Supplemental ultrasound is used for follow-up imaging of suspicious breast lesions found on mammography. However, such lesions detected on ultrasound can be challenging for clinicians when they are categorized as "probably benign," especially when it comes to dense breasts.
Although both MRI and ultrasound are capable of effectively imaging BI-RADS 3 lesions, each modality has respective differences in imaging features, which can be confusing for radiologists and clinicians to interpret. Arian and colleagues wanted to present MRI features of ultrasound-detected BIRADS-3 lesions and compare findings from both modalities among women with ultrasound-detected BIRADS-3 masses.
They looked at data from 123 ultrasound-detected BI-RADS 3 lesions in 67 patients with a median age of 38 years. The women who were focused on for the study included candidates of assisted reproductive therapy and patients with prior high-risk lesions.

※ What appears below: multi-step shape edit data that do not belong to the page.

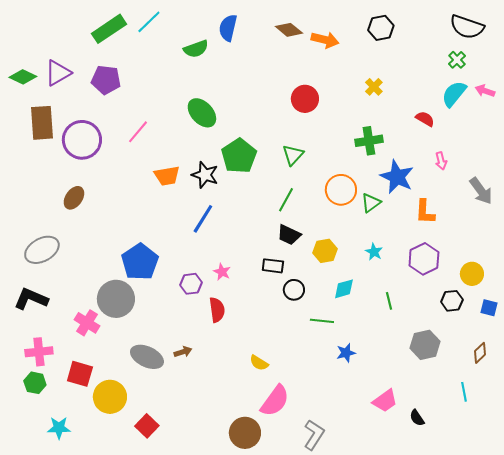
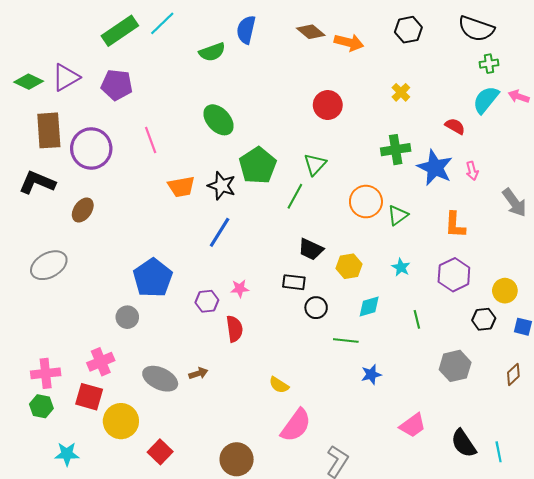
black semicircle: (467, 27) -> (476, 29), moved
green cross: (457, 60) -> (489, 64), turned 36
pink line: (138, 132) -> (151, 140), turned -60
blue star: (397, 177) -> (435, 168), moved
green line: (286, 200) -> (295, 196), moved
pink star: (222, 272) -> (240, 289), turned -30
black L-shape: (31, 299) -> (37, 182), moved
gray circle: (116, 299) -> (127, 317), size x0.6
pink cross: (87, 323) -> (101, 362), moved, turned 35
cyan line: (464, 392) -> (499, 452), moved
black semicircle: (417, 418) -> (464, 443), moved, size x1.6
brown circle: (245, 433) -> (237, 459), moved

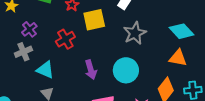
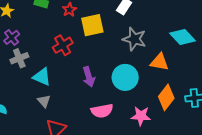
purple cross: (29, 29) -> (12, 37), moved
gray star: (135, 33) -> (134, 39), turned -30
orange triangle: (178, 58) -> (159, 62), moved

The researchers found that MRI agreed with ultrasound on 87% (n = 107) of cases. MRI downgraded another 12 cases (9.8%) to BI-RADS 2 and upgraded four cases (3.3%) to BI-RADS 4.
Additionally, the median size of the lesions was 9 mm in MRI and 9 mm in ultrasound, which the team wrote was "highly" correlated, yielding a Spearman correlation coefficient of 0.889 (p < 0.001).
The group also found that MRI evaluation revealed two cases of deep lesions that were missed in ultrasound imaging.
The study authors called for more studies before full-protocol MRI is used more widely in this setting. They also suggested that abbreviated MRI could be used in these women to rule out higher BI-RADS lesions and could be an idea for future research.